Finding the inverse of a matrix using Gauss-Jordan Elimination
(By 2012311909 Kim Si Jeong)
A variant of Gaussian elimination called Gauss–Jordan elimination can be used for finding the inverse of a matrix, if it exists. If $A$ is a $n\times n$ square matrix, then one can use row reduction to compute its inverse matrix, if it exists. First, the $n\times n$ identity matrix is augmented to the right of $A$, forming a $n\times 2n$ block matrix $[A | I]$. Now through application of elementary row operations, find the reduced echelon form of this $n\times 2n$ matrix. The matrix $A$ is invertible if and only if the left block can be reduced to the identity matrix $I$; in this case the right block of the final matrix is $A^{−1}$. If the algorithm is unable to reduce the left block to $I$, then $A$ is not invertible.

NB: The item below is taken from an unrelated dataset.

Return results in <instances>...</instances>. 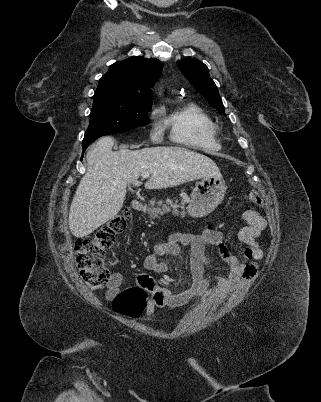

For example, consider the following matrix
${\displaystyle A={\begin{bmatrix}2&-1&0\\-1&2&-1\\0&-1&2\end{bmatrix}}}$
To find the inverse of this matrix, one takes the following matrix augmented by the identity, and row reduces it as a $3\times 6$ matrix:
$[A|I]=\left[{\begin{array}{rrr|rrr}2&-1&0&1&0&0\\-1&2&-1&0&1&0\\0&-1&2&0&0&1\end{array}}\right]$
By performing row operations, one can check that the reduced row echelon form of this augmented matrix is:
$[I|B]=\left[{\begin{array}{rrr|rrr}1&0&0&{\frac {3}{4}}&{\frac {1}{2}}&{\frac {1}{4}}\\[3pt]0&1&0&{\frac {1}{2}}&1&{\frac {1}{2}}\\[3pt]0&0&1&{\frac {1}{4}}&{\frac {1}{2}}&{\frac {3}{4}}\end{array}}\right]$
One can think of each row operation as the left product by an elementary matrix. Denoting by $B$ the product of these elementary matrices, we showed, on the left, that $BA = I$, and therefore, $B = A^{−1}$. On the right, we kept a record of $BI = B$, which we know is the inverse desired. This procedure for finding the inverse works for square matrices of any size.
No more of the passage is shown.